People's Voice Editorial, July 1-31, 2008

Rarely mentioned in media coverage of skyrocketing fuel prices is the even steeper climb in energy profits. A recent industry magazine report found that fourteen of Canada's top oil and gas firms racked up $6.4 billion in profits for the first quarter of this year. Privatized Petro-Canada was the big winner, with $1.1 billion profits. Putting it in perspective, that's about $200 profit per Canadian during the first three months of 2008 alone. In percentage terms, profits for these companies are up more than 33% over the same period of 2007.

     Since then, oil prices have soared past $135/barrel, and drivers are paying nearly $1.50 per liter. Total annual profits for the entire energy industry in Canada could easily top $50 billion for the year 2008, or $1,500 per capita.
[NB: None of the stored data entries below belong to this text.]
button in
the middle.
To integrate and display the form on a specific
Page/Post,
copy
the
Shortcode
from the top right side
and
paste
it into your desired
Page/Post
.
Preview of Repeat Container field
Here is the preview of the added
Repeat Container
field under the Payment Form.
Every time oil prices go up at the expense of working people, the Toronto stock exchange rises, so the rich get richer while the rest of us get poorer.

     No wonder the majority of Canadians support public ownership of energy resources. Think what such staggering profits could provide: enough low-income housing to end homelessness, universal, free child care, a huge increase in health care workers, and much more.

     Not least, public ownership would allow the peoples of Canada to make crucial decisions about the nature of the industry, which is pumping out vast quantities of greenhouse gases and fuelling the the deadly U.S. war machine. Exploitation of the tar sands in northern Alberta is killing workers and destroying vast swathes of the province, with particularly devastating effects on the Aboriginal peoples whose territories are being gobbled up.

     It's time to follow the example of Venezuela, Bolivia and other countries, where energy resources are seen as vital to conserve and to help improve the lives of working people, not as a source of mind-boggling windfall profits for the ultra-rich.